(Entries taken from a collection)
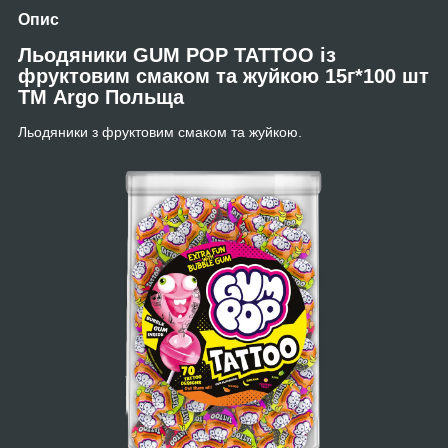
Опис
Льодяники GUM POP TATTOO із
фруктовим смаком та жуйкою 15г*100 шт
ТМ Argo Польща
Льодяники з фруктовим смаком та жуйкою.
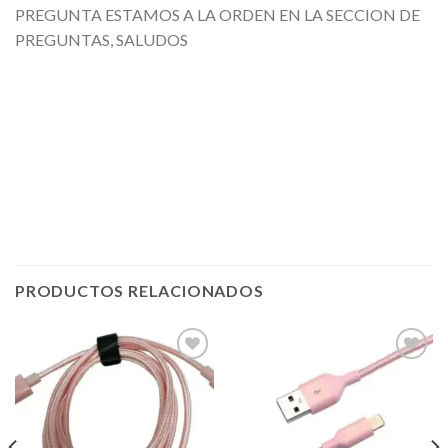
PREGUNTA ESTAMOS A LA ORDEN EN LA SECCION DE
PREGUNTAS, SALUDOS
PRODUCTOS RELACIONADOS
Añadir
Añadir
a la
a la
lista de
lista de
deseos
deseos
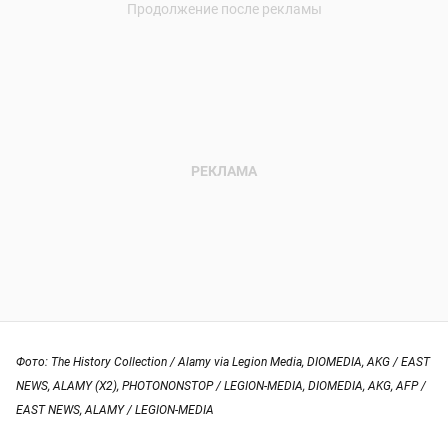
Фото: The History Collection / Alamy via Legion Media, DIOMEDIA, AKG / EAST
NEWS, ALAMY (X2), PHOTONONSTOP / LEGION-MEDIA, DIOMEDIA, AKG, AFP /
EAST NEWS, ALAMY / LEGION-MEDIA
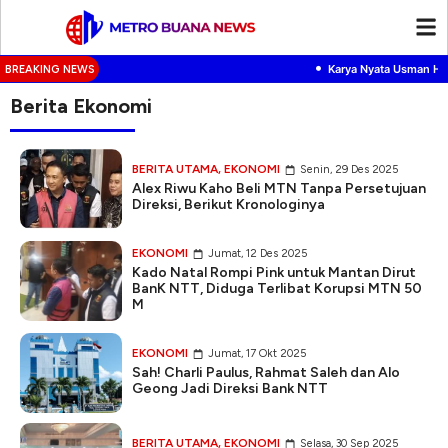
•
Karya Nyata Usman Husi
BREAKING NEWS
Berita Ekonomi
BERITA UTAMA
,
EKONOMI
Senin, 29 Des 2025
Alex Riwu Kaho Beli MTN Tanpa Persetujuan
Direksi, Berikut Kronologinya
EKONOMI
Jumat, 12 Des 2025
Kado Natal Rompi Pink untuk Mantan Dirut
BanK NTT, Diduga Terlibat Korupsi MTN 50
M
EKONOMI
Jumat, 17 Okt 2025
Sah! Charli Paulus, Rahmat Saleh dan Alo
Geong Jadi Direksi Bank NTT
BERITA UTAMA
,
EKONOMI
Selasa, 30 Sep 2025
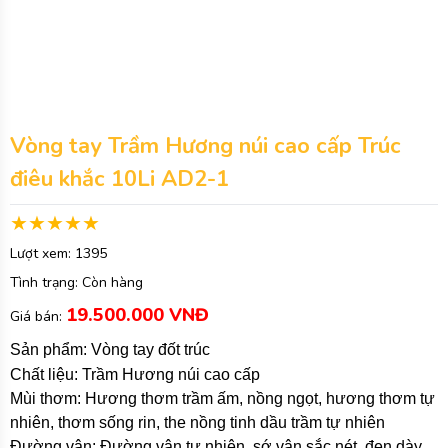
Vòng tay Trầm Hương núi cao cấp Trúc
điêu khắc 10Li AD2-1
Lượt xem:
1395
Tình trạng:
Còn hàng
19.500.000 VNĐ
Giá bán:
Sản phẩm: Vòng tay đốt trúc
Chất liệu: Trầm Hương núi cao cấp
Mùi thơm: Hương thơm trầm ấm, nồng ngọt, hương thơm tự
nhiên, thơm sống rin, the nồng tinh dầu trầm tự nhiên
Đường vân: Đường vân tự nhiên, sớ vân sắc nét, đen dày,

* * *

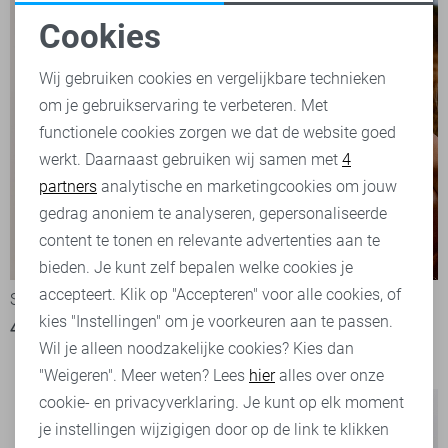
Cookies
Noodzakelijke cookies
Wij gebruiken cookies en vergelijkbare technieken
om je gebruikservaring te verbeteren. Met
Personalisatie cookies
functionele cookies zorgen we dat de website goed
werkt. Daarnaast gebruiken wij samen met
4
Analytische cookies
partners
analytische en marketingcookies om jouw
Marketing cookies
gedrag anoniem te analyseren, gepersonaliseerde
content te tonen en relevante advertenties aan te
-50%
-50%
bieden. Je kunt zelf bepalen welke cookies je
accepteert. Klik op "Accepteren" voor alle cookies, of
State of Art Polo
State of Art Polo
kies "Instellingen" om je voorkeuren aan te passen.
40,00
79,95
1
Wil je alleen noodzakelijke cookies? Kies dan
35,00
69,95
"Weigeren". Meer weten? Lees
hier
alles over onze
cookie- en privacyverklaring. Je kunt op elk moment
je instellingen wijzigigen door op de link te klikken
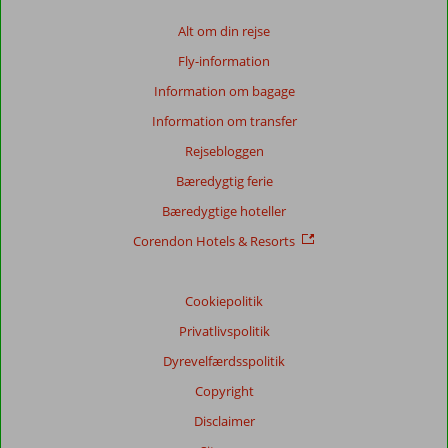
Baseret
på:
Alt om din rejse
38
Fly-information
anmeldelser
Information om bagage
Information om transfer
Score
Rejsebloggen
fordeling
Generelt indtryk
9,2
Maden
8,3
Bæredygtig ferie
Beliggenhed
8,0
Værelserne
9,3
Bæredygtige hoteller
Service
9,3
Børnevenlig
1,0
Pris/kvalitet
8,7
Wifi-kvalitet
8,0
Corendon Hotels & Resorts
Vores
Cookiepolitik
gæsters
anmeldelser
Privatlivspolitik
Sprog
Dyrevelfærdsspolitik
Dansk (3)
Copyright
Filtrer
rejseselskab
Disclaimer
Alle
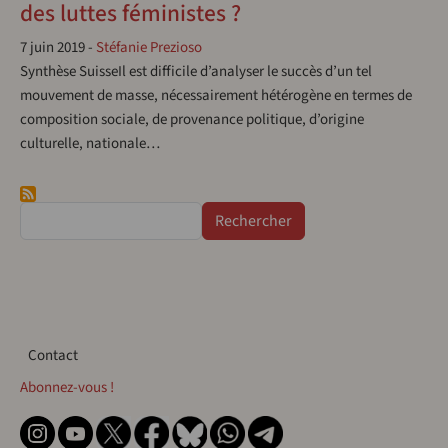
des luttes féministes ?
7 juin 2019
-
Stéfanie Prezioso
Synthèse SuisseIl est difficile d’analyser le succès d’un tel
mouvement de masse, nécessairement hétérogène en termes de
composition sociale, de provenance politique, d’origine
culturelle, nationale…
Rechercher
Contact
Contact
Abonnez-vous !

* * *

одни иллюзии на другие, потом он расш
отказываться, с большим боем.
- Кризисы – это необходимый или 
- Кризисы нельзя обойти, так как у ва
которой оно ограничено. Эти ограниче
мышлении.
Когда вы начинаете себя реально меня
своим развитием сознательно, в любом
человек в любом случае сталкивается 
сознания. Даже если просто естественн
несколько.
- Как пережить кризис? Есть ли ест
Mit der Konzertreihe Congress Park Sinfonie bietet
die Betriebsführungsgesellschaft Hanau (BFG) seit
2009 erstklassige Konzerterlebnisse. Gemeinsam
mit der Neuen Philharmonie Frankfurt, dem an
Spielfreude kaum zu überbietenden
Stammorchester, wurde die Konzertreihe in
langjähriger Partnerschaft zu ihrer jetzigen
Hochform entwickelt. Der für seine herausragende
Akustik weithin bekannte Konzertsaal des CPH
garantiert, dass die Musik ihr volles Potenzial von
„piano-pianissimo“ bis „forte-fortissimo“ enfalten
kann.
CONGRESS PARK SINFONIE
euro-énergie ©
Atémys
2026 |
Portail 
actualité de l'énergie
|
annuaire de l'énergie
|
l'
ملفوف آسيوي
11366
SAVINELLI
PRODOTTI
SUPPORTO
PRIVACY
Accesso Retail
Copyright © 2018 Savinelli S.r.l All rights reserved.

■ PROBLEM TO WORK ON
Read the data above. Pull out each line in which the string "Vòng" appears.

■ EXERCISE RESULT
Vòng tay Trầm Hương núi cao cấp Trúc
Sản phẩm: Vòng tay đốt trúc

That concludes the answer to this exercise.